Tyrion could see the sun shining on the Blackwater Rush half a mile ahead, and on the walls and towers and hills of King's Landing beyond. He glanced over his shoulder, at the glittering column following them up the kingsroad. "You speak like a man with a great host at his back," he said, "yet all I see are three hundred. Do you spy that city there, north of the river?"
"The midden heap you call King's Landing?"
"That's the very one."
"Not only do I see it, I believe I smell it now."
"Then take a good sniff, my lord. Fill up your nose. Half a million people stink more than three hundred, you'll find. Do you smell the gold cloaks? There are near five thousand of them. My father's own sworn swords must account for another twenty thousand. And then there are the roses. Roses smell so sweet, don't they? Especially when there are so many of them.

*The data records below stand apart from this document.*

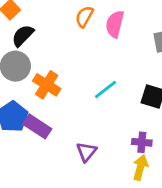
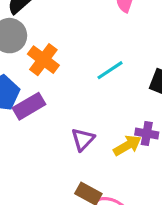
purple rectangle: (37, 126) -> (29, 106), turned -68
yellow arrow: (140, 168) -> (127, 145), moved, turned 40

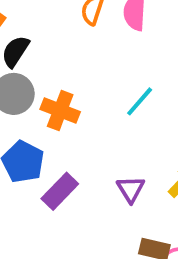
purple rectangle: (29, 106) -> (60, 191), moved

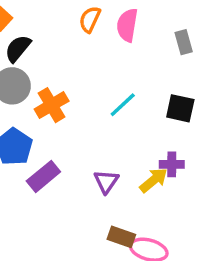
orange cross: (60, 111) -> (52, 105), turned 32

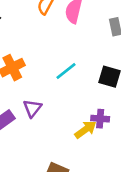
purple triangle: (106, 181) -> (32, 108), moved

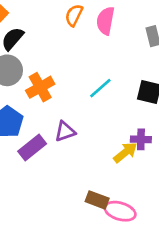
purple triangle: (32, 108) -> (65, 131), turned 36

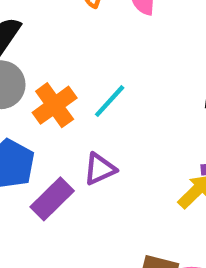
cyan line: (100, 88) -> (110, 101), moved

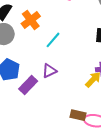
orange cross: (55, 105) -> (31, 20), moved

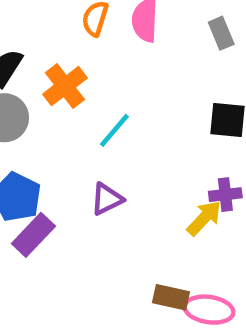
purple rectangle: (28, 85) -> (33, 235), moved

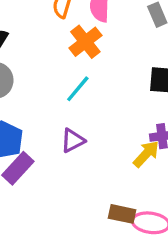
orange cross: (65, 86) -> (85, 42), moved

Fifty, sixty, seventy thousand roses, in the city or camped outside it, I can't really say how many are left, but there's more than I care to count, anyway."
Martell gave a shrug. "In Dorne of old before we married Daeron, it was said that all flowers bow before the sun. Should the roses seek to hinder me I'll gladly trample them underfoot."
"As you trampled Willas Tyrell?"
The Dornishman did not react as expected. "I had a letter from Willas not half a year past. We share an interest in fine horseflesh. He has never borne me any ill will for what happened in the lists. I struck his breastplate clean, but his foot caught in a stirrup as he fell and his horse came down on top of him. I sent a maester to him afterward, but it was all he could do to save the boy's leg. The knee was far past mending. If any were to blame, it was his fool of a father. Willas Tyrell was green as his surcoat and had no business riding in such company. The Fat Flower thrust him into tourneys at too tender an age, just as he did with the other two. He wanted another Leo Longthorn, and made himself a cripple."
"There are those who say Ser Loras is better than Leo Longthorn ever was," said Tyrion.
"Renly's little rose? I doubt that."
"Doubt it all you wish," said Tyrion, "but Ser Loras has defeated many good knights, including my brother Jaime."
"By defeated, you mean unhorsed, in tourney. Tell me who he's slain in battle if you mean to frighten me."